カルビーと言ったら、やっぱり「じゃがりこ」です。なんでこんなに美味しいんでしょうね、これ。じゃがりこ+ビール+映画DVDの組み合わせは私にとって最強の暇つぶしです。至福の時間です。

 

じゃがりこってこんなに美味しいのに実はとても安いんです。コンビニで買うと140円くらいしますが、薬局で買うと80円位で買えます。たま~に安売りの時に60円くらいで買ったことがあります。
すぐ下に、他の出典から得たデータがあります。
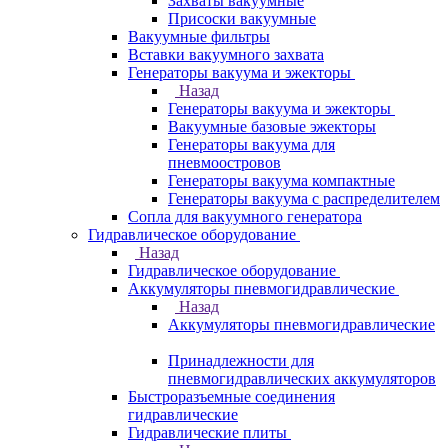
Захваты вакуумные
Присоски вакуумные
Вакуумные фильтры
Вставки вакуумного захвата
Генераторы вакуума и эжекторы
Назад
Генераторы вакуума и эжекторы
Вакуумные базовые эжекторы
Генераторы вакуума для
пневмоостровов
Генераторы вакуума компактные
Генераторы вакуума с распределителем
Сопла для вакуумного генератора
Гидравлическое оборудование
Назад
Гидравлическое оборудование
Аккумуляторы пневмогидравлические
Назад
Аккумуляторы пневмогидравлические
Принадлежности для
пневмогидравлических аккумуляторов
Быстроразъемные соединения
гидравлические
Гидравлические плиты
その時は嬉しくて3つも買いました。

なぜ、じゃがりこは1個80円で普通に販売されているのか?

それは80円でも余裕で採算が取れるからだと思います。
私はカルビーの経理ではないので、詳しいことは知りませんが。

でも私はメーカー経理なので何となくわかります。
定番商品ってめちゃくちゃ粗利率が良いのです。

 

粗利率=粗利益 / 売上高
(粗利益=売上高-売上原価)

投資家ならこれくらいの会計知識は持っておきたいところです!

 

それはそれは目ん玉飛び出るほどの利益率ですよ、定番商品って。

定番商品は詐欺か!って言いたくなるくらいの高利益率です。

なぜ定番商品の利益率は良いのか?

それは季節に関係なく大量に売れるので、効率よく大量生産できて原価を下げやすいからです。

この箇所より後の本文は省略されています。